Be careful what you write on Social Media in Spain
Be careful what you write on Social Media in Spain – A woman has been sentenced to pay 3,650€ for criticising being charged a piece of bread
BE AWARE Spain has very strict Slander and deformation of character laws (article 205 and 208 of the Spanish Criminal code), so before posting about a venue/person, think carefully or you could end up with a very large fine.
Reported on 26th October 2018 in the Spanish El Mundo Newspaper
The Court number 1 at Colmenar Town Hall (in the province of Malaga) has issued a sentence that rules a women to pay 3,650€ for posting a message on Facebook in which she described a cafeteria owner as ” a starving rat” when they charged her 0.25 cents for a slice of bread she ordered for their baby.
Edificio del Ayuntamiento de Colmenar Viejo
The owner reported the comment in which she explained that they had gone to breakfast at a local Cafeteria and ordered a slice of bread for her daughter of 13 months, and “they looked at me as if I owed them my life for asking for a crust of bread for a baby. ”
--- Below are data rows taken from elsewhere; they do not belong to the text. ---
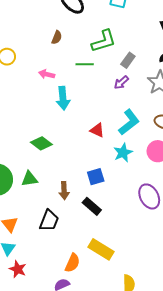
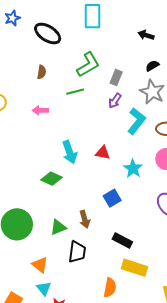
cyan arrow: (63, 98) -> (70, 152), moved
cyan L-shape: (129, 122) -> (136, 121), moved
green triangle: (29, 179) -> (58, 227), moved
black rectangle: (92, 206) -> (122, 241), moved

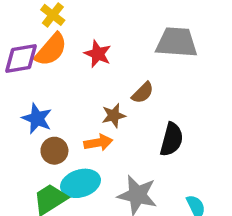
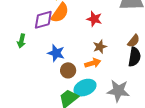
red star: (98, 54) -> (94, 19), moved
brown semicircle: (143, 93) -> (134, 41), moved

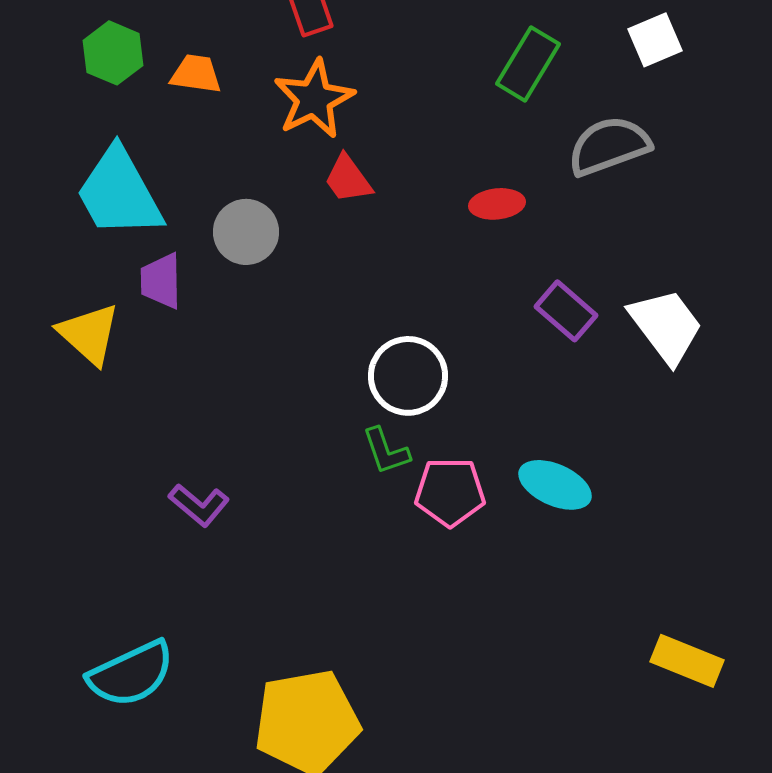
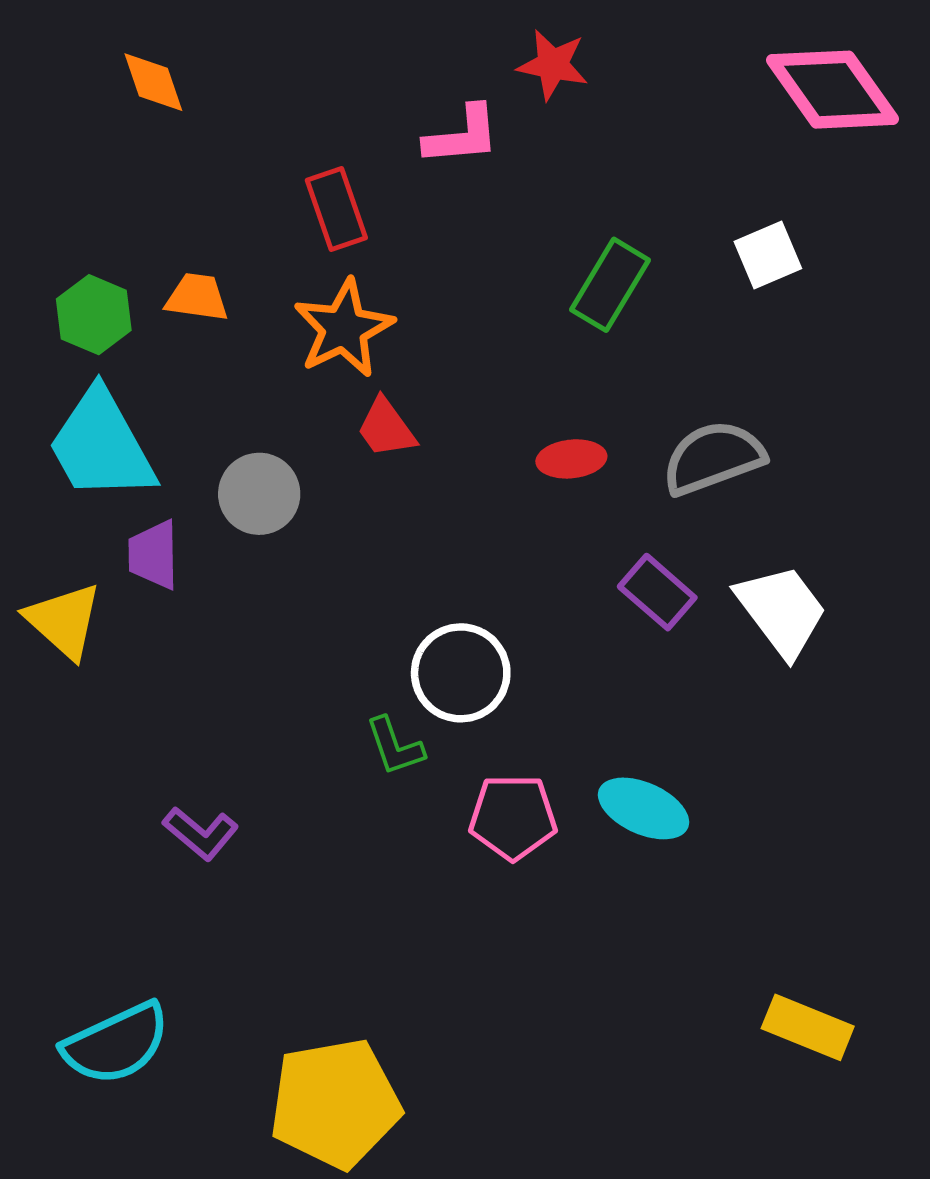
green hexagon: (113, 53) -> (94, 315), moved
gray semicircle: (609, 146) -> (713, 458), moved
green L-shape: (386, 451) -> (395, 746), moved

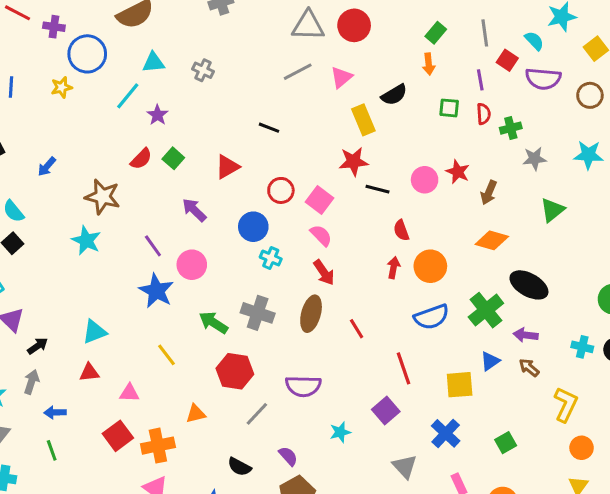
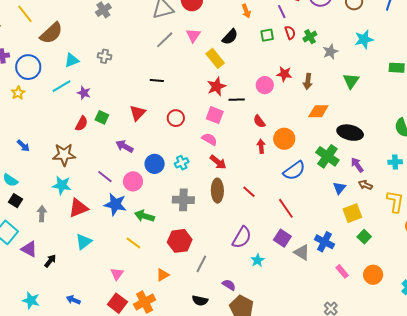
cyan line: (128, 96) -> (62, 86), turned 36
blue arrow: (47, 167) -> (23, 146), turned -72
pink square: (319, 200) -> (215, 115), moved
blue circle: (253, 227) -> (155, 164), moved
cyan cross: (271, 258) -> (182, 163), turned -32
green arrow: (213, 323) -> (144, 216), moved
purple arrow: (526, 335) -> (357, 165), turned 63
red triangle: (89, 372) -> (78, 208), moved, size x1.5
gray arrow: (31, 382) -> (42, 214), moved
yellow square: (460, 385) -> (352, 213), moved
purple semicircle: (303, 386) -> (242, 237), moved, turned -45
pink triangle: (129, 393) -> (117, 274), turned -40
blue arrow: (55, 412) -> (73, 300), turned 40
gray triangle: (405, 466) -> (302, 252), moved

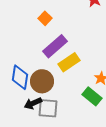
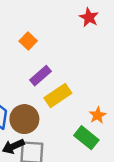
purple rectangle: (55, 46) -> (41, 76), size x0.7

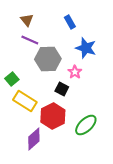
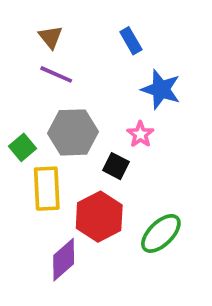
gray hexagon: (48, 59) -> (73, 132), moved
yellow rectangle: (25, 101) -> (47, 189), turned 55

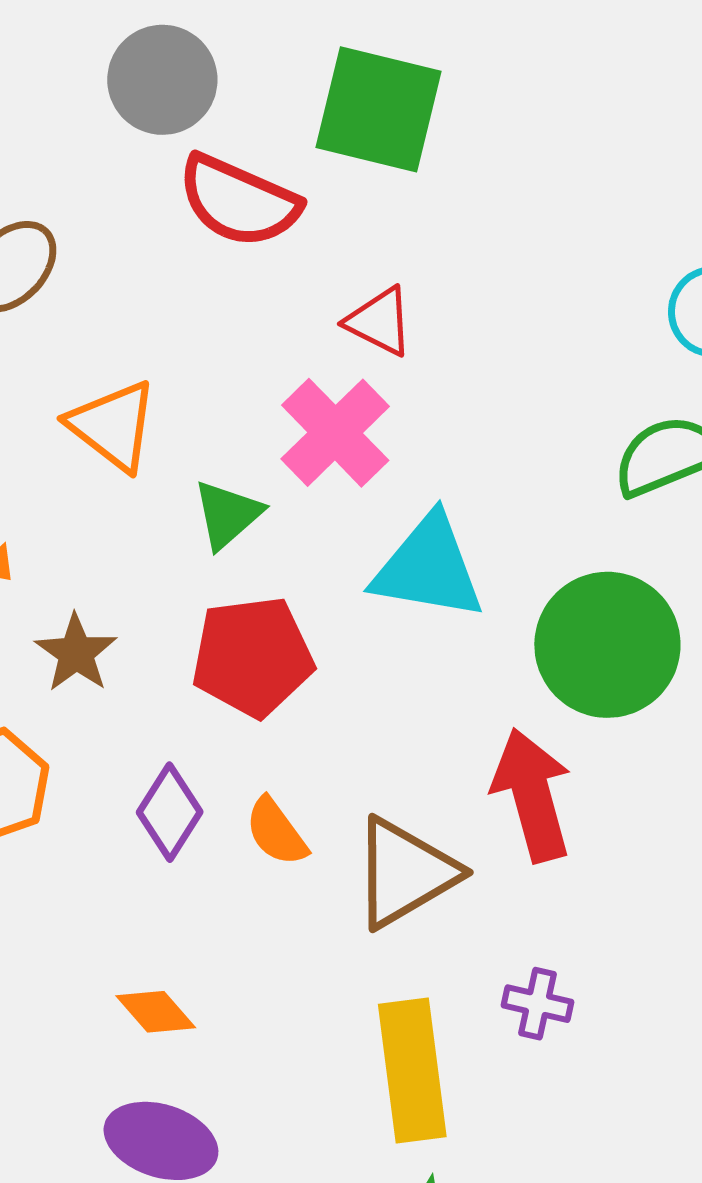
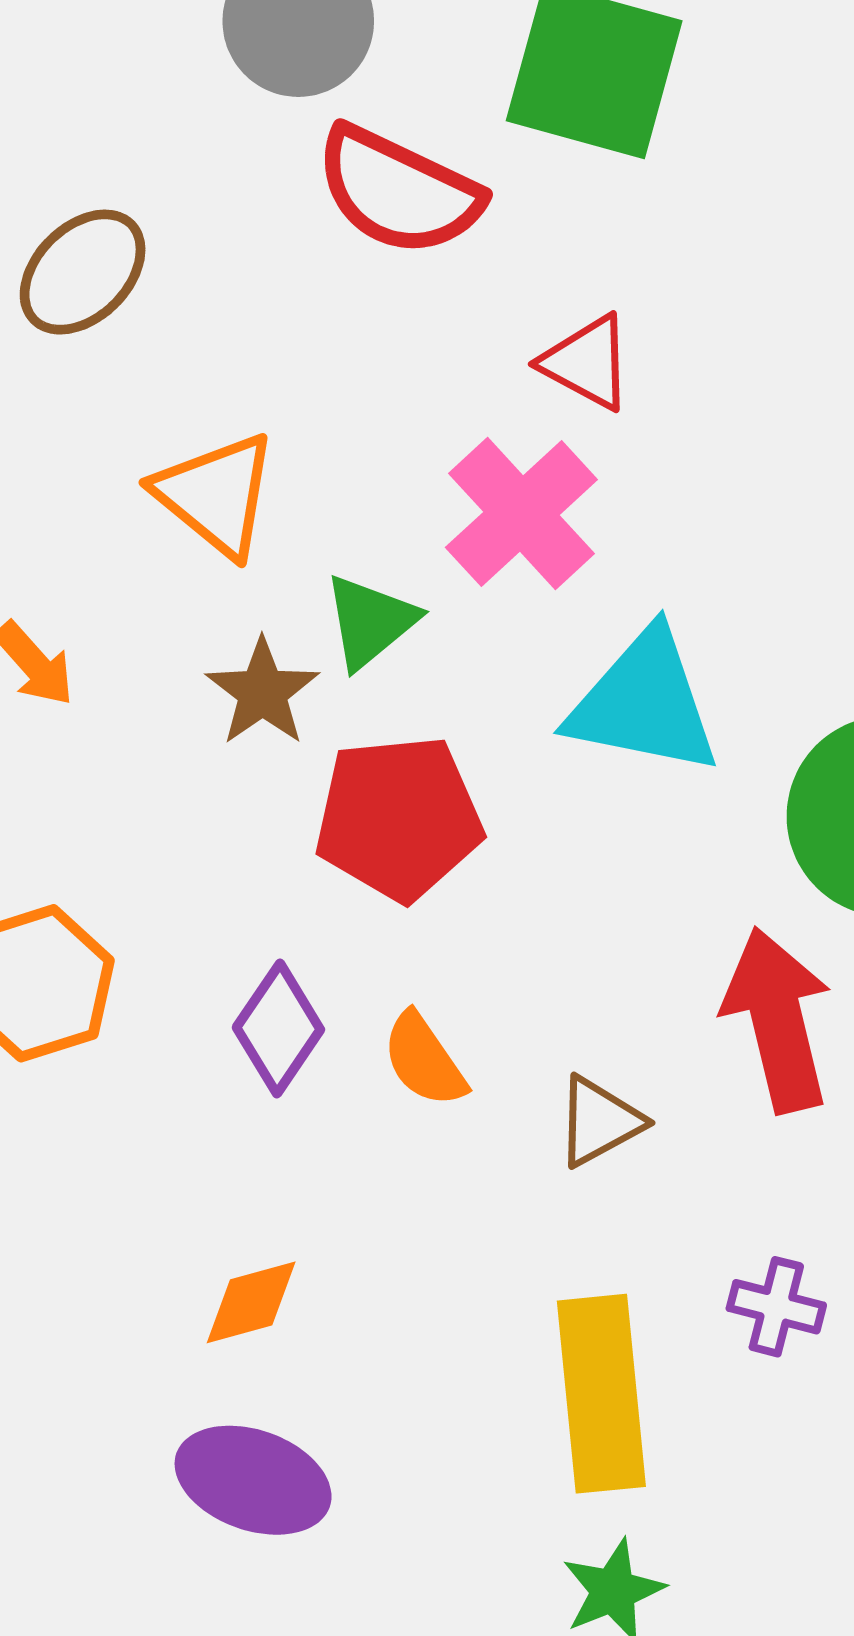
brown star: (76, 653) -> (262, 692), moved
brown triangle: (405, 873) -> (599, 1121), size x0.6
orange diamond: (156, 1012) -> (251, 1302), turned -66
When questioned, the owner of the establishment said that “they had a new customer,” in reference to the child, and charged her for the “bit” of bread-
The woman added, “They must be starved to have that attitude”, and attempted “to lose them a few customers”.
Subsequently, the owner stated that that message constituted an illegitimate interference with her reputation, and therefore asked the woman to retract the post. In response, the baby’s mother modified the original comment and eliminated the words “rats” and “starved”.
However, she added that she had erased those words “because they were not really necessary” as the actions define themselves” because ” not even a starving person would deny a piece of bread to a baby”.
After the complaint, the defendant argued in writing that her statements were not insulting or violating the honor of the affected, because “there had been no desire to undermine the dignity” of anyone, and claimed that the right to freedom of expression.
However, finally the judge has decided that there was damage to the owner of the premises and forces the defendant to compensate the owner of the premises with 3,650 euros.